MoMA explores how African studio portraits offered a new vision of freedom

The Museum of Modern Art in New York has opened a new exhibition, 'Ideas of Africa: Portraiture and Political Imagination,' surveying West and Central African studio portrait photography from the 1950s and 60s. The show features works by photographers including James Barnor, Seydou Keïta, Malick Sidibé, Jean Depara, Sanlé Sory, Kwame Brathwaite, Samuel Fosso, Silvia Rosi, and the collective Air Afrique, alongside a reading room exploring print culture. Curated by Oluremi C. Onabanjo, the exhibition presents these portraits not as documentary records but as imaginative acts of self-definition and political expression.
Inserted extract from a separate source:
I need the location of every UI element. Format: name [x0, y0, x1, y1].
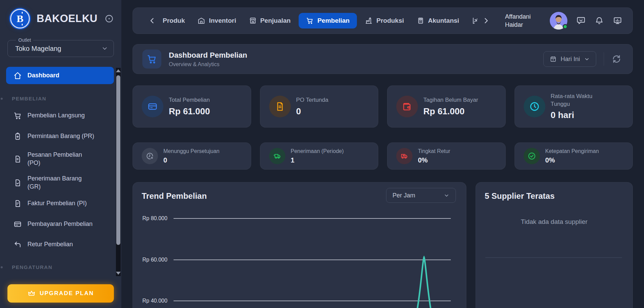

This Gallery Has Championed Photography as Art for 50 Years

Blue Sky Gallery in Portland, Oregon, is celebrating its 50th anniversary as a nonprofit champion of photography as fine art. Founded in 1975 as the Oregon Center for the Photographic Arts by a collective of five co-founders—Ann Hughes, Bob DiFranco, Craig Hickman, Terry Toedtemeier, and Chris Rauschenberg—the gallery opened in a small storefront on Lovejoy Street when photography was not yet widely recognized in institutional spaces. It has never charged admission or application fees, relying on volunteer labor and a philosophy of free access. Over five decades, the gallery moved through three locations before settling in Portland's historic DeSoto Building, which it now owns.

Museum of the African Diaspora caps 20th anniversary celebration

The Museum of the African Diaspora (MoAD) in San Francisco is celebrating its 20th anniversary with a public celebration on December 13 and two exhibitions: “Continuum: MoAD Over Time” and “UNBOUND: Art, Blackness and the Universe.” Since opening in 2005, MoAD has been defined by Chester Higgins’s photomosaic “The Girl from Ghana,” which features over 3,000 stamp-sized images from contributors worldwide. Under executive director Linda Harrison (2013–2019) and current CEO Monetta White, the museum shifted from a focus on historical and anthropological narratives to centering contemporary Black artists, hiring its first full-time staff curator, Key Jo Lee, in 2023.

Crocker’s new leader secures famous art for Sacramento: ‘Everyone’s looking for Frida’

Agustín Arteaga has become the new CEO of the Crocker Art Museum in Sacramento, taking over the role on July 1 after a global career leading museums in Mexico, Argentina, and Texas. In a major early achievement, he secured Frida Kahlo's 1947 painting "Self-Portrait with Loose Hair" for the museum's exhibition "Making Moves: A Collection of Feminisms"—the first time a Kahlo original has ever been displayed at the Crocker. The painting is on loan from a private collection through May 3, 2026, and has drawn record crowds to the museum.